Similarly, why would a therapist use anything other than a client’s own metaphors to help them to change? Staying Clean is often more effective than introducing new content.

There’s a paradox at the centre of the thing: the more we seek to deliberately ‘influence’ someone, the less influential we may become. And the more we reduce our deliberate ‘influence’, the more we actually influence.

This is all ‘within limits’, of course.

And those limits connect back to the function of this blog – career transition. We are not influential when we are sitting at home watching daytime TV: we need to be ‘out there’, putting ourselves forward and inviting connection. Only once we have made a connection of some sort does the ‘influence paradox’ kick in.

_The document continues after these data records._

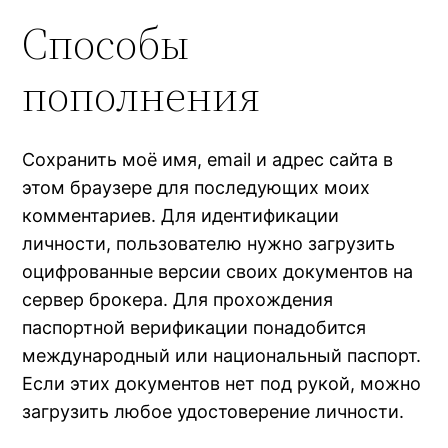
Способы
пополнения
Сохранить моё имя, email и адрес сайта в
этом браузере для последующих моих
комментариев. Для идентификации
личности, пользователю нужно загрузить
оцифрованные версии своих документов на
сервер брокера. Для прохождения
паспортной верификации понадобится
международный или национальный паспорт.
Если этих документов нет под рукой, можно
загрузить любое удостоверение личности.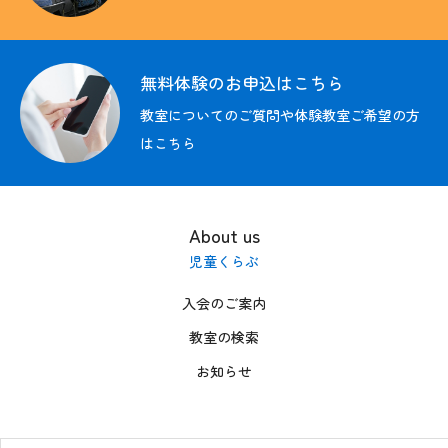
教育方針
無料体験のお申込はこちら
入会のご案内
教室についてのご質問や体験教室ご希望の方
はこちら
教室の検索
その他の情報
About us
募集情報
児童くらぶ
お問い合わせ
入会のご案内
教室の検索
FC加盟者募集中
お知らせ
無料体験の
お申込はこちら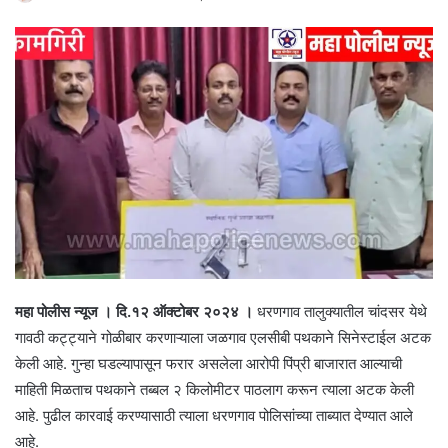
महा पोलीस न्यूज । दि.१२ ऑक्टोबर २०२४ ।
धरणगाव तालुक्यातील चांदसर येथे
गावठी कट्ट्याने गोळीबार करणाऱ्याला जळगाव एलसीबी पथकाने सिनेस्टाईल अटक
केली आहे. गुन्हा घडल्यापासून फरार असलेला आरोपी पिंप्री बाजारात आल्याची
माहिती मिळताच पथकाने तब्बल २ किलोमीटर पाठलाग करून त्याला अटक केली
आहे. पुढील कारवाई करण्यासाठी त्याला धरणगाव पोलिसांच्या ताब्यात देण्यात आले
आहे.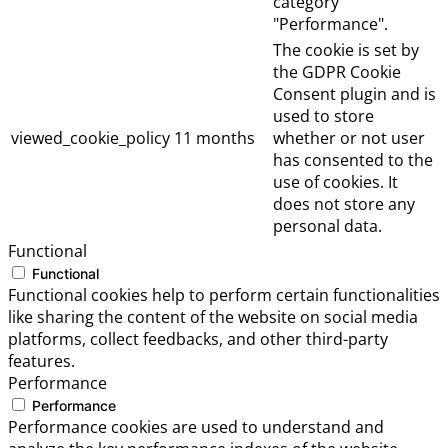
category
"Performance".
The cookie is set by
the GDPR Cookie
Consent plugin and is
used to store
viewed_cookie_policy
11 months
whether or not user
has consented to the
use of cookies. It
does not store any
personal data.
Functional
Functional
Functional cookies help to perform certain functionalities
like sharing the content of the website on social media
platforms, collect feedbacks, and other third-party
features.
Performance
Performance
Performance cookies are used to understand and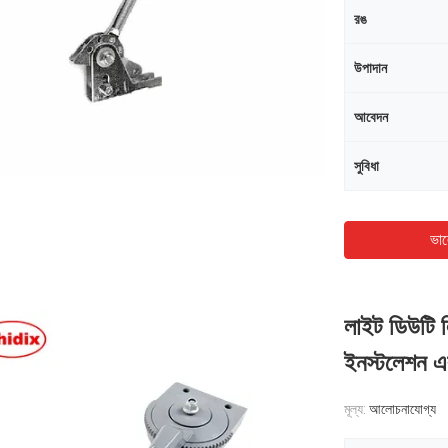
রঙ
উপাদান
আবেদন
সুবিধা
ভাল
লাইট ডিউটি ​​
ইনস্টলেশন এবং
মূল্য:
আলোচনাযোগ্য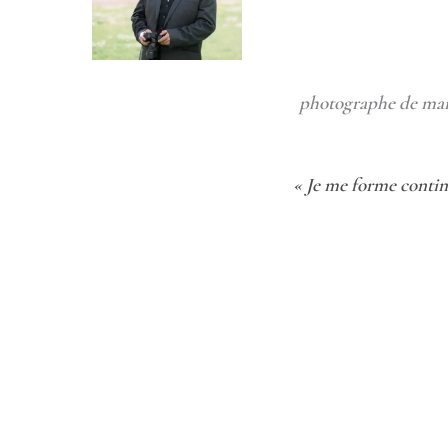
photographe de mari
« Je me forme contin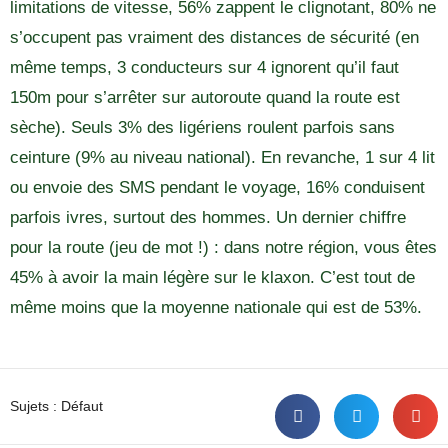
limitations de vitesse, 56% zappent le clignotant, 80% ne
s’occupent pas vraiment des distances de sécurité (en
même temps, 3 conducteurs sur 4 ignorent qu’il faut
150m pour s’arrêter sur autoroute quand la route est
sèche). Seuls 3% des ligériens roulent parfois sans
ceinture (9% au niveau national). En revanche, 1 sur 4 lit
ou envoie des SMS pendant le voyage, 16% conduisent
parfois ivres, surtout des hommes. Un dernier chiffre
pour la route (jeu de mot !) : dans notre région, vous êtes
45% à avoir la main légère sur le klaxon. C’est tout de
même moins que la moyenne nationale qui est de 53%.
Sujets :
Défaut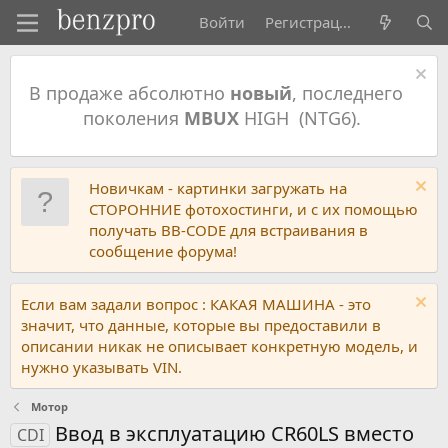
Войти
Регистрация
В продаже абсолютно
новый
, последнего
поколения
MBUX
HIGH (NTG6).
Новичкам - картинки загружать на
СТОРОННИЕ фотохостинги, и с их помощью
получать BB-CODE для встраивания в
сообщение форума!
Если вам задали вопрос : КАКАЯ МАШИНА - это
значит, что данные, которые вы предоставили в
описании никак не описывает конкретную модель, и
нужно указывать VIN.
Мотор
Ввод в эксплуатацию CR60LS вместо
CDI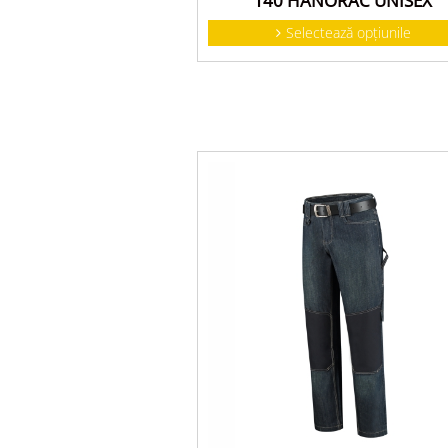
T40 HANORAC UNISEX
Selectează opțiunile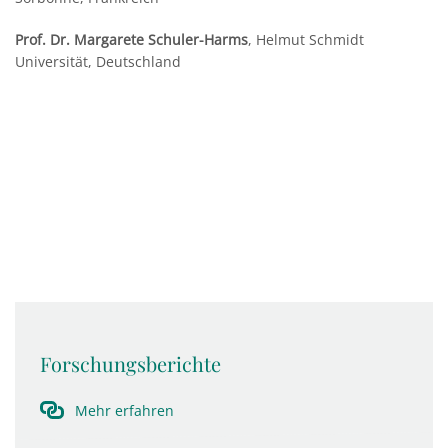
Prof. Dr. Margarete Schuler-Harms
, Helmut Schmidt
Universität, Deutschland
Forschungsberichte
Mehr erfahren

The ‘goal-setting’ metaphor

Almost all transformation processes begin with some kind of goal-setting. But the fact is that I don’t like goal-setting! While I agree that having goals is a good thing in principle, I can’t easily answer the common NLP starter question, “So, what do you want?”

I’m still enjoying the effects of my new ‘gratitude game’ (see my last post here), which is helping me to have a sense of what my ideal life will be like. I know the kind of feelings I’ll be feeling, and from that I can infer lots of other things, such as who will be there, the kind of home I’ll have and the kind of work I’ll be doing. Honestly, it’s been a bit of a breakthrough for me.

And it’s got me thinking about the notion of ‘goal-setting’. What kind of goal have I been aiming to set, and has it actually been a helpful metaphor?

I have been thinking about a goal as a target – more or less like an archery target, with coloured rings.

I’ve only tried archery once. It was on my NLP Practitioner course, and the point supposedly being made was the value of immediate feedback – being able to see where your arrows landed made it easier to aim the next one. However, the target seemed so far away that I couldn’t see where my arrows were landing, and I didn’t seem to have the strength or dexterity to adjust where they would land anyway. So what I learned was that I was rubbish at archery, and I felt very embarrassed about it.

If I try to set goals which are like archery targets, then they feel daunting – unpleasant tests of skills I haven’t got. They seem very distant: there seems no chance of me hitting the bullseye, and lots of ways of ‘missing’. Even if I’m lucky and hit one of the rings, there’s every chance I’ll feel bad about not hitting the centre. No wonder my system is reluctant to set targets like these.

A metaphor like ‘jumpers for goalposts’ might be more helpful for me. The great thing about jumpers (for goalposts) is their flexibility: you can set them as far apart as you like, to make the goal so huge that even I can get the ball through. There’s no rule that says you have to shoot from miles away – it’s a good thing to get close first. The goal is still Specific and Measurable, but now it’s Achievable, too.

Of course, this kind of goal wouldn’t suit someone with a serious competitive streak. But it seems to ahve a good chance of working for me.